Eerst lichtere instrumenten
Bij materiële controles geldt als uitgangspunt dat de zorgverzekeraar eerst lichte instrumenten inzet om de gedeclareerde zorg te controleren. Denk aan een statistische analyse of het opvragen van een interne controleverklaring. Bij gebruik van deze instrumenten heeft de zorgverzekeraar normaal gesproken geen inzage nodig in het medisch dossier van de verzekerde.
Daarna zwaardere instrumenten
Heeft de zorgverzekeraar na de inzet van de lichte instrumenten nog onvoldoende zekerheid dat de gedeclareerde zorg rechtmatig en doelmatig was? Dan mag hij het zwaardere middel 'detailcontrole' toepassen. Ook in dat geval moet hij eerst de instrumenten inzetten waarvoor geen toegang nodig is tot het medisch dossier van de verzekerde. Te denken valt aan een controle van de gemaakte afspraken, het opvragen van informatie bij de verzekerde of het vragen van een verklaring aan de arts over afwijkende kengetallen. Leveren deze instrumenten nog niet voldoende informatie op, dan mag de zorgverzekeraar uiteindelijk zwaardere instrumenten inzetten, met als uiterste middel inzage in het medisch dossier.
Inzageprocedure
Als een zorgverzekeraar overgaat tot een detailcontrole, dan is hij verplicht om de arts bij wie de controle wordt uitgevoerd, daarover te informeren. Dit kan hij mondeling doen of, op verzoek van de arts, schriftelijk. De verzekeraar mag de detailcontrole uitvoeren zonder dat de verzekerde toestemming aan de arts hoeft te geven om patiëntgegevens aan de zorgverzekeraar te verstrekken. Voorwaarde is dat de verzekeraar de procedurevoorschriften volgt.

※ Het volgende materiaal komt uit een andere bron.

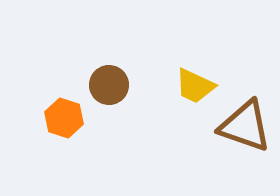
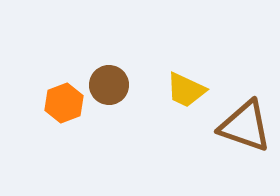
yellow trapezoid: moved 9 px left, 4 px down
orange hexagon: moved 15 px up; rotated 21 degrees clockwise
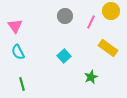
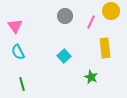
yellow rectangle: moved 3 px left; rotated 48 degrees clockwise
green star: rotated 24 degrees counterclockwise
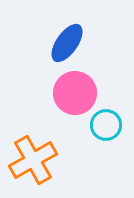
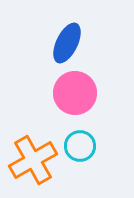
blue ellipse: rotated 9 degrees counterclockwise
cyan circle: moved 26 px left, 21 px down
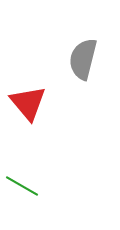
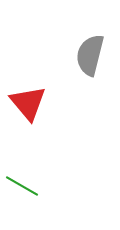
gray semicircle: moved 7 px right, 4 px up
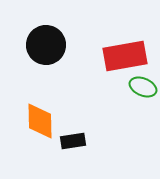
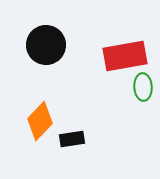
green ellipse: rotated 64 degrees clockwise
orange diamond: rotated 45 degrees clockwise
black rectangle: moved 1 px left, 2 px up
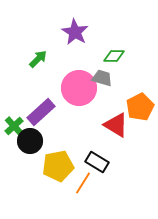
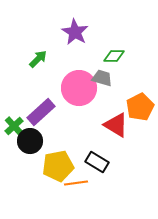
orange line: moved 7 px left; rotated 50 degrees clockwise
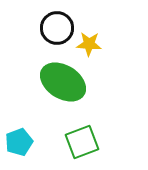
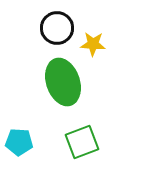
yellow star: moved 4 px right
green ellipse: rotated 39 degrees clockwise
cyan pentagon: rotated 24 degrees clockwise
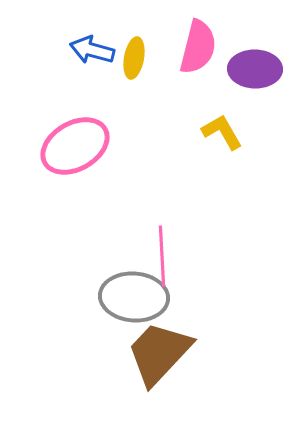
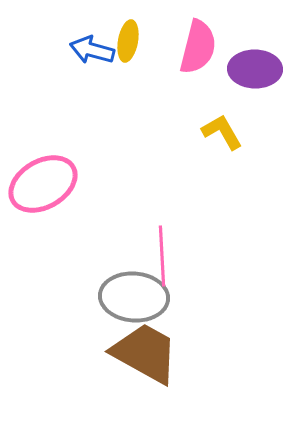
yellow ellipse: moved 6 px left, 17 px up
pink ellipse: moved 32 px left, 38 px down
brown trapezoid: moved 14 px left; rotated 76 degrees clockwise
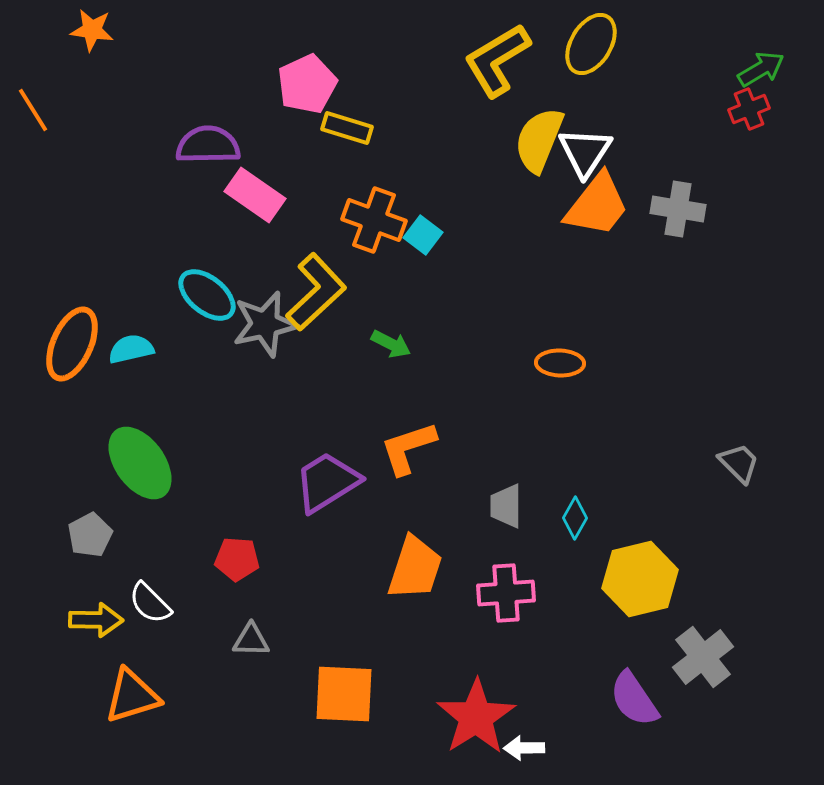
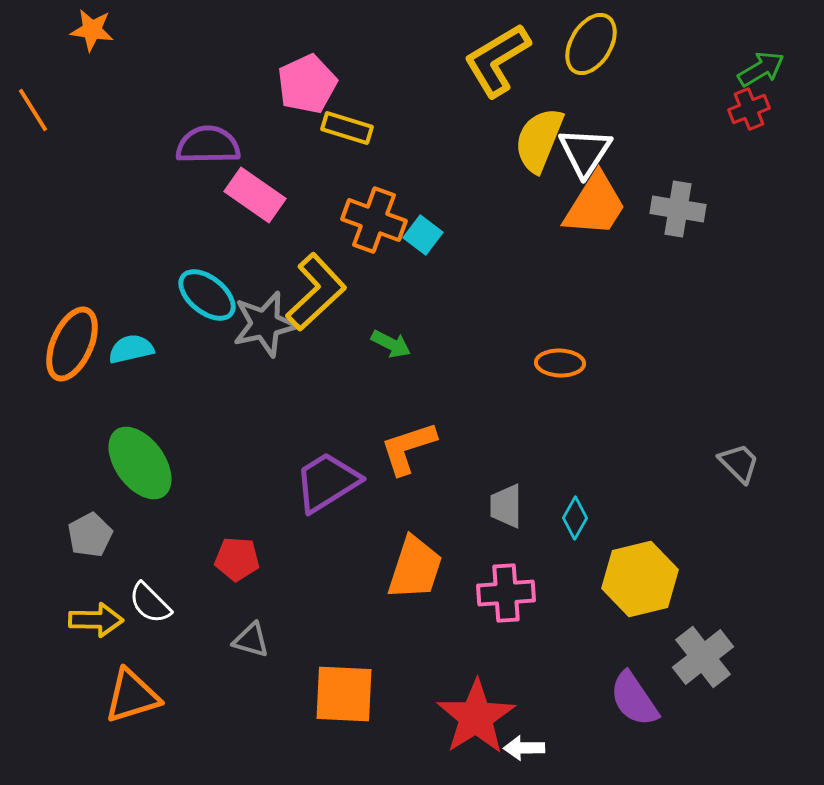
orange trapezoid at (597, 205): moved 2 px left; rotated 6 degrees counterclockwise
gray triangle at (251, 640): rotated 15 degrees clockwise
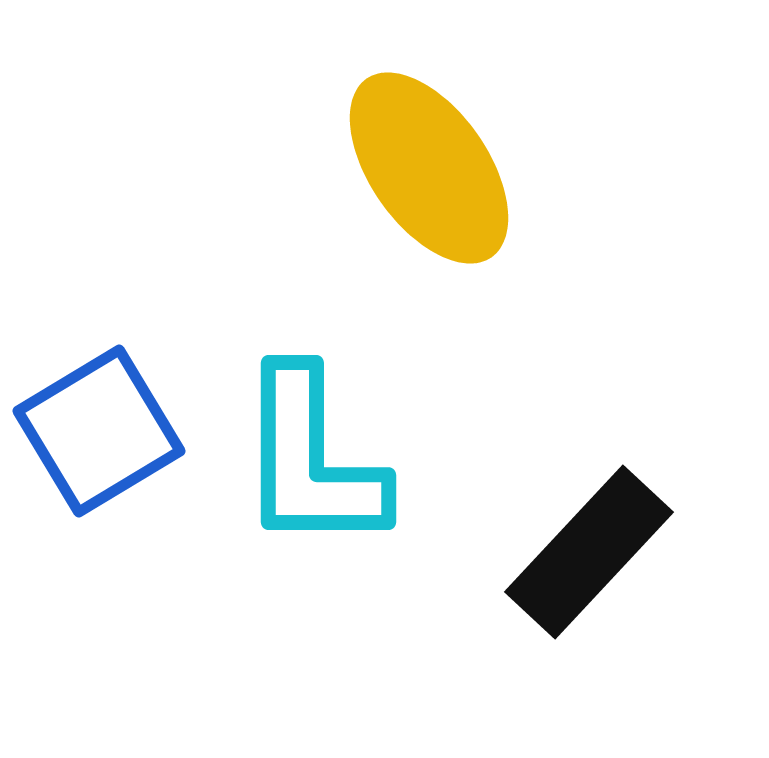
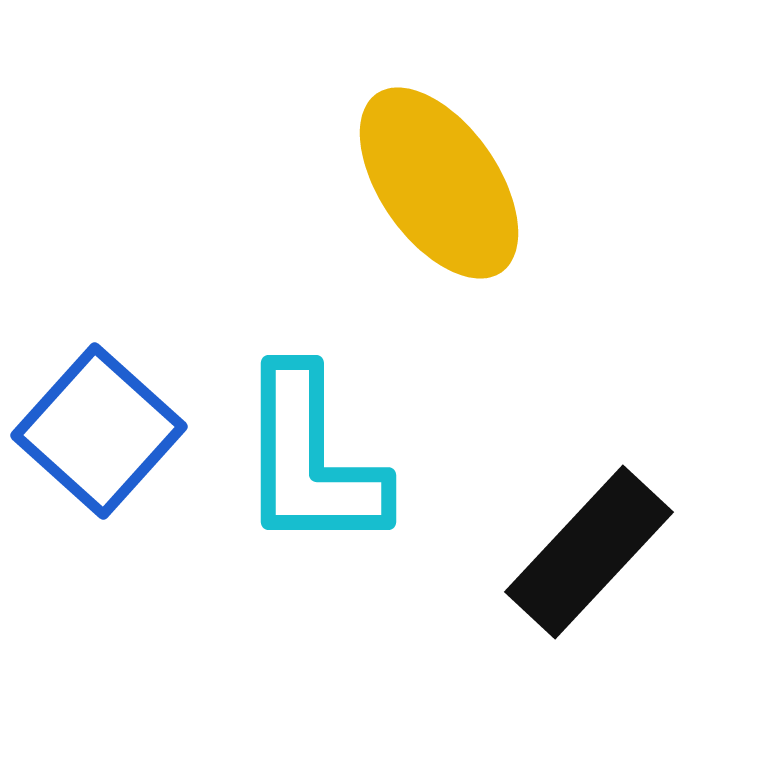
yellow ellipse: moved 10 px right, 15 px down
blue square: rotated 17 degrees counterclockwise
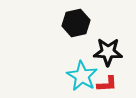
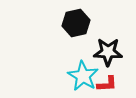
cyan star: moved 1 px right
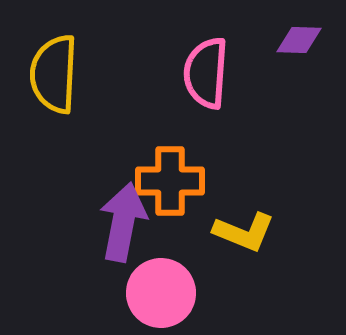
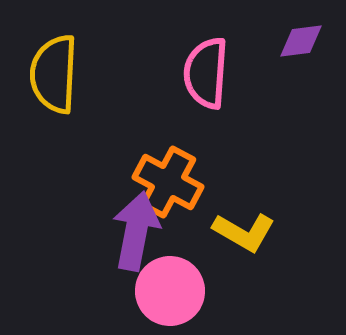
purple diamond: moved 2 px right, 1 px down; rotated 9 degrees counterclockwise
orange cross: moved 2 px left, 1 px down; rotated 28 degrees clockwise
purple arrow: moved 13 px right, 9 px down
yellow L-shape: rotated 8 degrees clockwise
pink circle: moved 9 px right, 2 px up
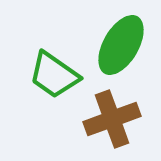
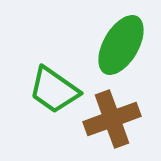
green trapezoid: moved 15 px down
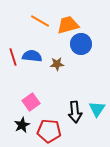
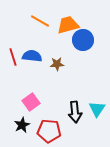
blue circle: moved 2 px right, 4 px up
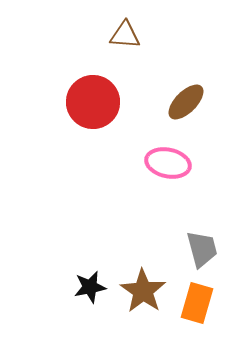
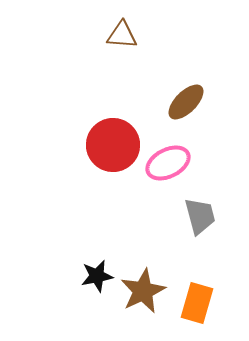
brown triangle: moved 3 px left
red circle: moved 20 px right, 43 px down
pink ellipse: rotated 39 degrees counterclockwise
gray trapezoid: moved 2 px left, 33 px up
black star: moved 7 px right, 11 px up
brown star: rotated 12 degrees clockwise
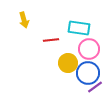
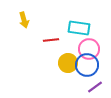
blue circle: moved 1 px left, 8 px up
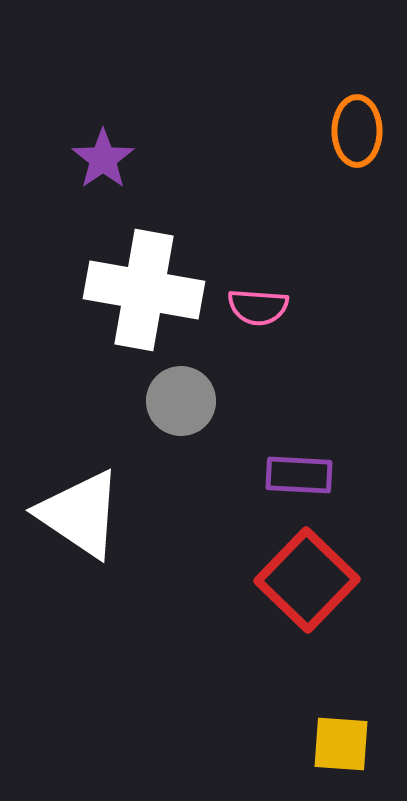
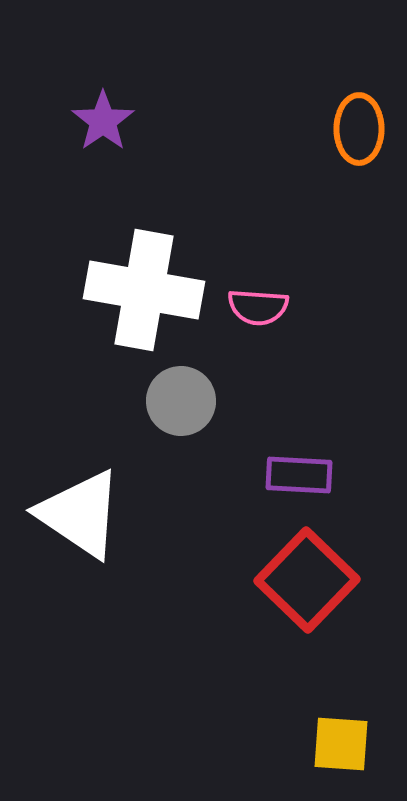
orange ellipse: moved 2 px right, 2 px up
purple star: moved 38 px up
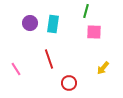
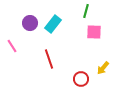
cyan rectangle: rotated 30 degrees clockwise
pink line: moved 4 px left, 23 px up
red circle: moved 12 px right, 4 px up
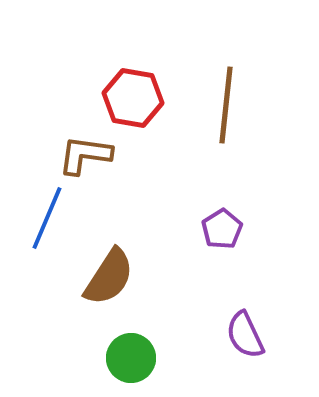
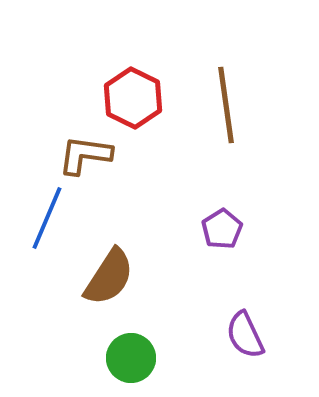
red hexagon: rotated 16 degrees clockwise
brown line: rotated 14 degrees counterclockwise
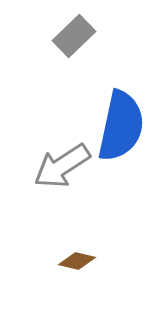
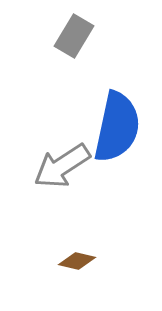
gray rectangle: rotated 15 degrees counterclockwise
blue semicircle: moved 4 px left, 1 px down
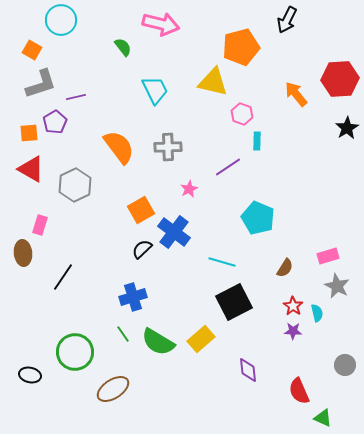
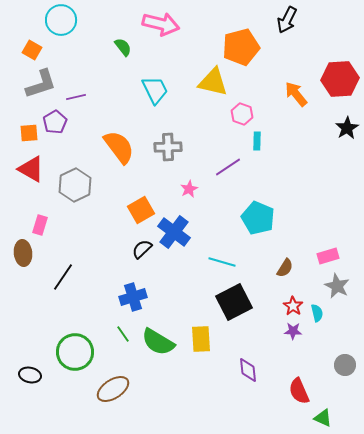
yellow rectangle at (201, 339): rotated 52 degrees counterclockwise
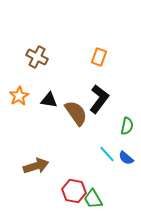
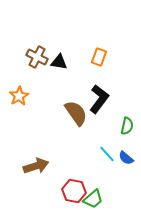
black triangle: moved 10 px right, 38 px up
green trapezoid: rotated 100 degrees counterclockwise
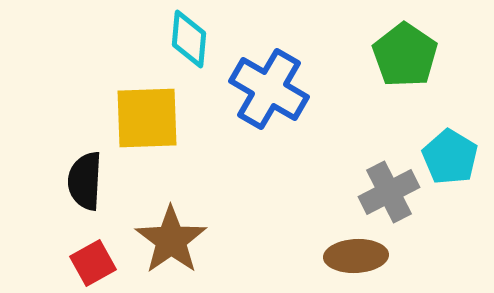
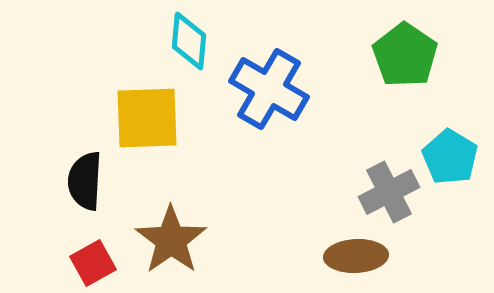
cyan diamond: moved 2 px down
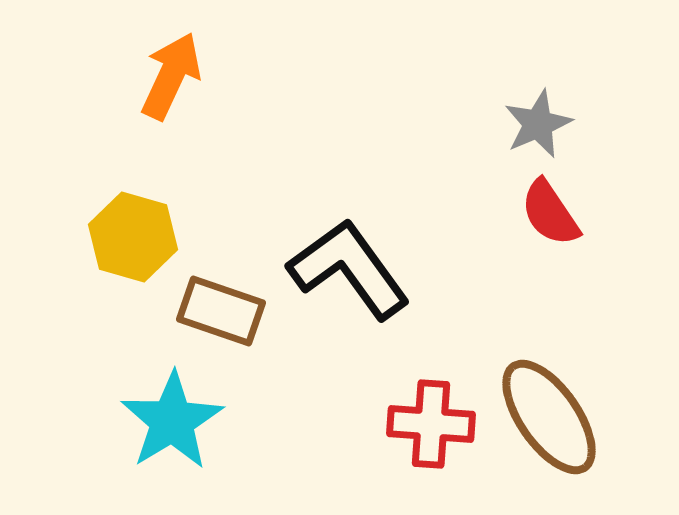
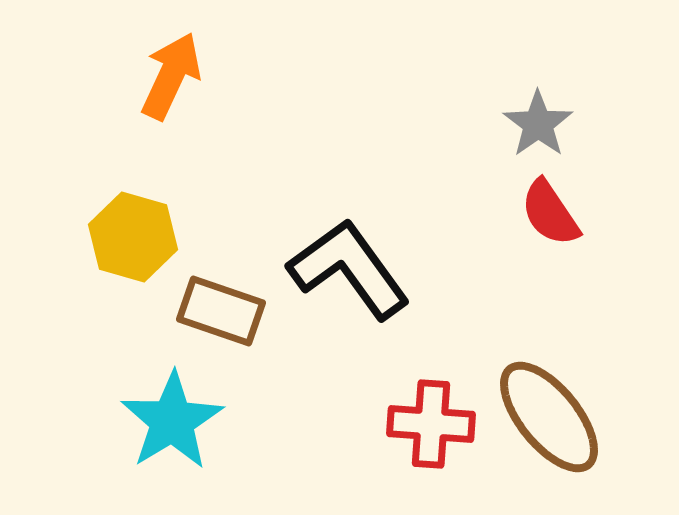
gray star: rotated 12 degrees counterclockwise
brown ellipse: rotated 4 degrees counterclockwise
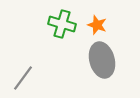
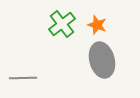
green cross: rotated 36 degrees clockwise
gray line: rotated 52 degrees clockwise
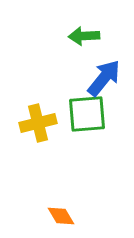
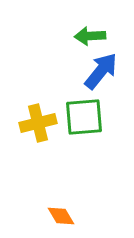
green arrow: moved 6 px right
blue arrow: moved 3 px left, 7 px up
green square: moved 3 px left, 3 px down
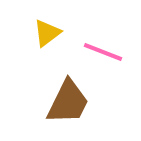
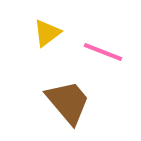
brown trapezoid: rotated 66 degrees counterclockwise
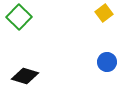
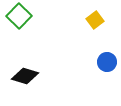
yellow square: moved 9 px left, 7 px down
green square: moved 1 px up
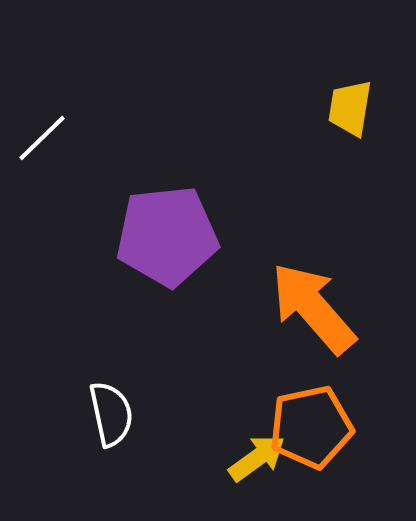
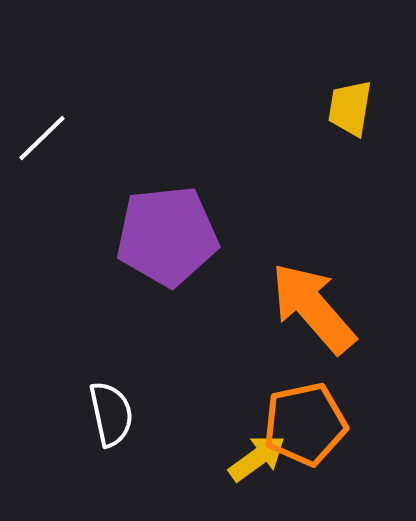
orange pentagon: moved 6 px left, 3 px up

Volgens de Regeling Zorgverzekering mag een detailcontrole alleen worden uitgevoerd onder de verantwoordelijkheid van een medisch adviseur in opdracht van de zorgverzekeraar. Wettelijk is geregeld dat de medisch adviseur bij de detailcontrole aanwezig moet zijn, als de arts daar vooraf om vraagt. Wij adviseren artsen om de medisch adviseur uit te nodigen om de controle ter plaatse uit te voeren. Zo voorkom je dat je gegevens uit patiëntendossiers naar de verzekeraar moet opsturen.
De inzage in het medisch dossier moet beperkt blijven tot die informatie die noodzakelijk is voor het doel van het specifieke onderzoek. Dat betekent bijvoorbeeld dat je voor een onderzoek naar een declaratie van een blindedarmoperatie, geen inzage hoeft te verlenen in de psychiatrische gegevens van een patiënt.
Stappenplan
Krijg je als arts een verzoek van een zorgverzekeraar om inzage te verlenen in een patiëntendossier voor een materiële controle? Dan bevelen wij aan om aan de hand van het Stappenplan inzage zorgverzekeraar i.v.m. controle gedeclareerde zorg te beslissen of je deze inzage al dan niet verleent.